During WWI, the Fitties' dunes were used by the army to build billets for soldiers stationed at the nearby Haile Sands Fort, from where anti-submarine chains with steel netting stretched to the south-east end of the coastline.

In August 1914, the 3rd Battalion of the Manchester Regiment was stationed at the Fitties, training recruits, rehabilitating injured soldiers and guarding the coastline between Cleethorpes and Tetney Lock. In 1915, a picket – a small unit of soldiers, placed on a defensive line forward of a friendly position to provide timely warning of enemy approach – was located there.
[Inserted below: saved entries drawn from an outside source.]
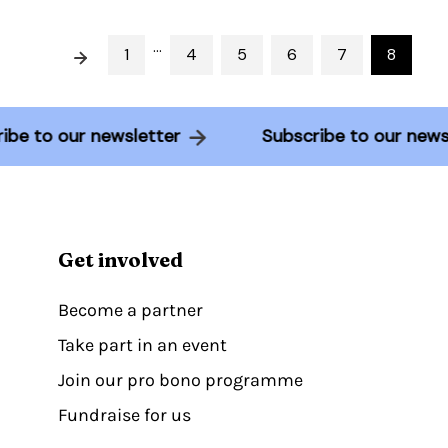
…
Prev
1
4
5
6
7
8
cribe to our newsletter
Subscribe to our ne
Get involved
Become a partner
Take part in an event
Join our pro bono programme
Fundraise for us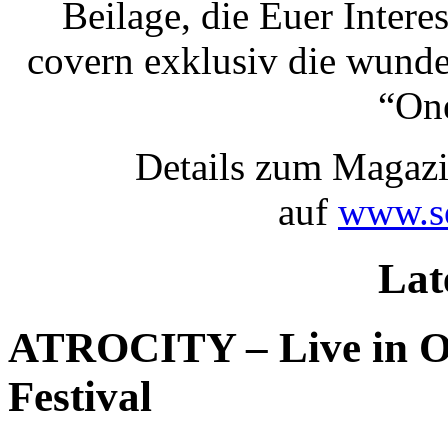
Beilage, die Euer Inter
covern exklusiv die wund
“One
Details zum Magazi
auf
www.so
Lat
ATROCITY – Live in O
Festival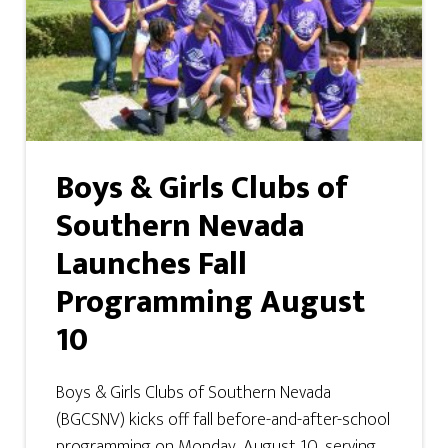
Boys & Girls Clubs of
Southern Nevada
Launches Fall
Programming August
10
Boys & Girls Clubs of Southern Nevada
(BGCSNV) kicks off fall before-and-after-school
programming on Monday, August 10, serving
Between 1916 and 1918, men from H Company were billeted there.

===1918 to 1940s===
After WWI, when many soldiers left the army, families moved into disused army huts, followed by holiday makers who stayed in "caravans, buses and railway carriages". In 1920 Earl Carrington sold his Humberston estate, including the Fitties. In 1921 several bungalows on the Fitties were washed away after an "abnormal tide".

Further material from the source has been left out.